### Task instructions
Everything from the line that contains "passen is aan individuele behoeftes. Ketta" to the end of the data below is to be reproduced verbatim; leave all else out.
** Opening Data block **
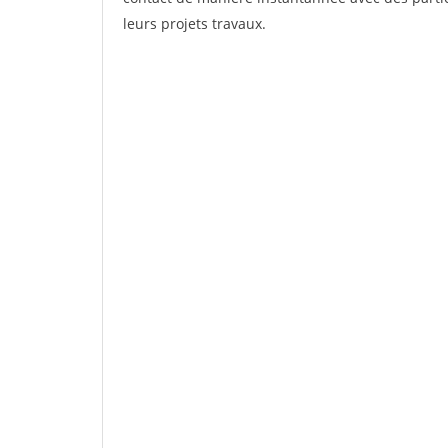
leurs projets travaux.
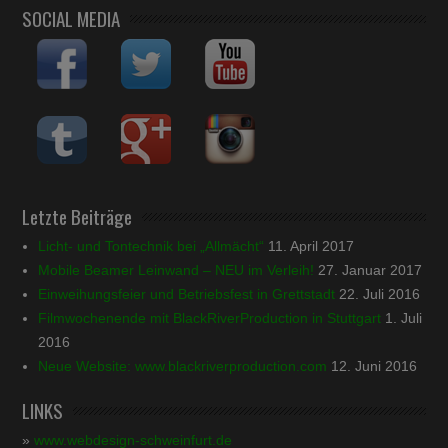
SOCIAL MEDIA
Letzte Beiträge
Licht- und Tontechnik bei „Allmächt“
11. April 2017
Mobile Beamer Leinwand – NEU im Verleih!
27. Januar 2017
Einweihungsfeier und Betriebsfest in Grettstadt
22. Juli 2016
Filmwochenende mit BlackRiverProduction in Stuttgart
1. Juli
2016
Neue Website: www.blackriverproduction.com
12. Juni 2016
LINKS
»
www.webdesign-schweinfurt.de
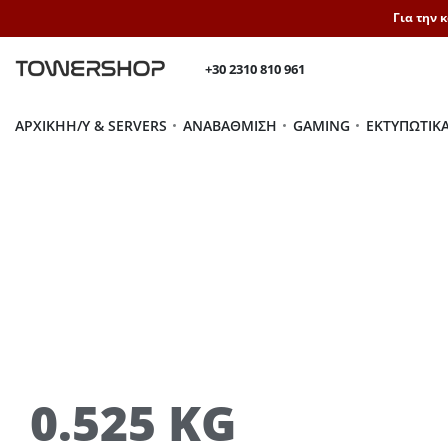
Για την 
+30 2310 810 961
ΑΡΧΙΚΉ
H/Y & SERVERS
ΑΝΑΒΆΘΜΙΣΗ
GAMING
ΕΚΤΥΠΩΤΙΚ
0.525 KG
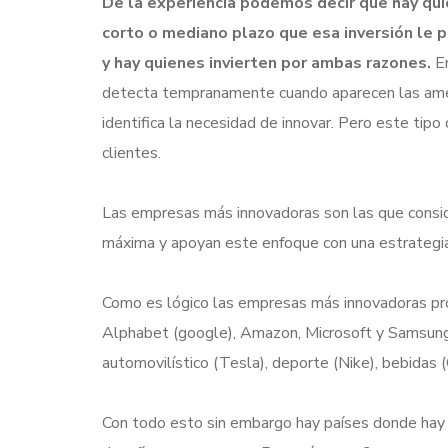
De la experiencia podemos decir que hay quie
corto o mediano plazo que esa inversión le p
y hay quienes invierten por ambas razones.
En
detecta tempranamente cuando aparecen las amena
identifica la necesidad de innovar. Pero este tip
clientes.
Las empresas más innovadoras son las que consid
máxima y apoyan este enfoque con una estrategia 
Como es lógico las empresas más innovadoras pro
Alphabet (google), Amazon, Microsoft y Samsung
automovilístico (Tesla), deporte (Nike), bebidas
Con todo esto sin embargo hay países donde hay 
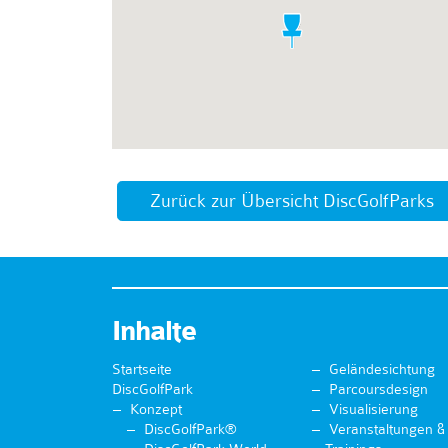
Zurück zur Übersicht DiscGolfParks
Inhalte
Startseite
Geländesichtung
DiscGolfPark
Parcoursdesign
Konzept
Visualisierung
DiscGolfPark®
Veranstaltungen &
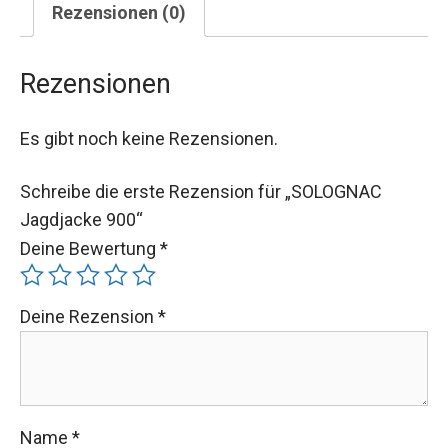
Rezensionen (0)
Rezensionen
Es gibt noch keine Rezensionen.
Schreibe die erste Rezension für „SOLOGNAC
Jagdjacke 900“
Deine Bewertung
*
Deine Rezension
*
Name
*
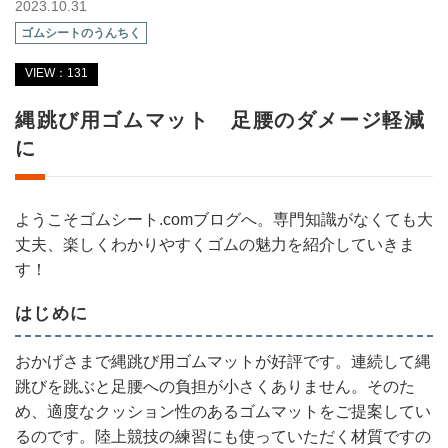
2023.10.31
ゴムシートのうんちく
VIEW：131
縄跳び用ゴムマット 足腰のダメージ軽減
に
ようこそゴムシート.comブログへ。専門知識がなくても大
丈夫、楽しくわかりやすくゴムの魅力を紹介していきま
す！
はじめに
おかげさまで縄跳び用ゴムマットが好評です。連続して縄
跳びを跳ぶと足腰への負担が小さくありません。そのた
め、適度なクッション性のあるゴムマットをご提案してい
るのです。陸上競技の練習にも使っていただく材質ですの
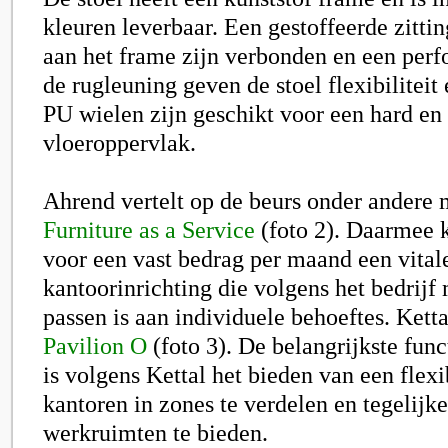
kleuren leverbaar. Een gestoffeerde zitti
aan het frame zijn verbonden en een perfo
de rugleuning geven de stoel flexibiliteit
PU wielen zijn geschikt voor een hard en
vloeroppervlak.
Ahrend vertelt op de beurs onder andere
Furniture as a Service
(foto 2)
.
Daarmee kr
voor een vast bedrag per maand een vital
kantoorinrichting die volgens het bedrijf
passen is aan individuele behoeftes. Ketta
Pavilion O
(foto 3)
.
De belangrijkste func
is volgens Kettal het bieden van een fle
kantoren in zones te verdelen en tegelijke
werkruimten te bieden.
** Closing Data block **
### Answer to this task
passen is aan individuele behoeftes. Ketta
Pavilion O
(foto 3)
.
De belangrijkste func
is volgens Kettal het bieden van een fle
kantoren in zones te verdelen en tegelijke
werkruimten te bieden.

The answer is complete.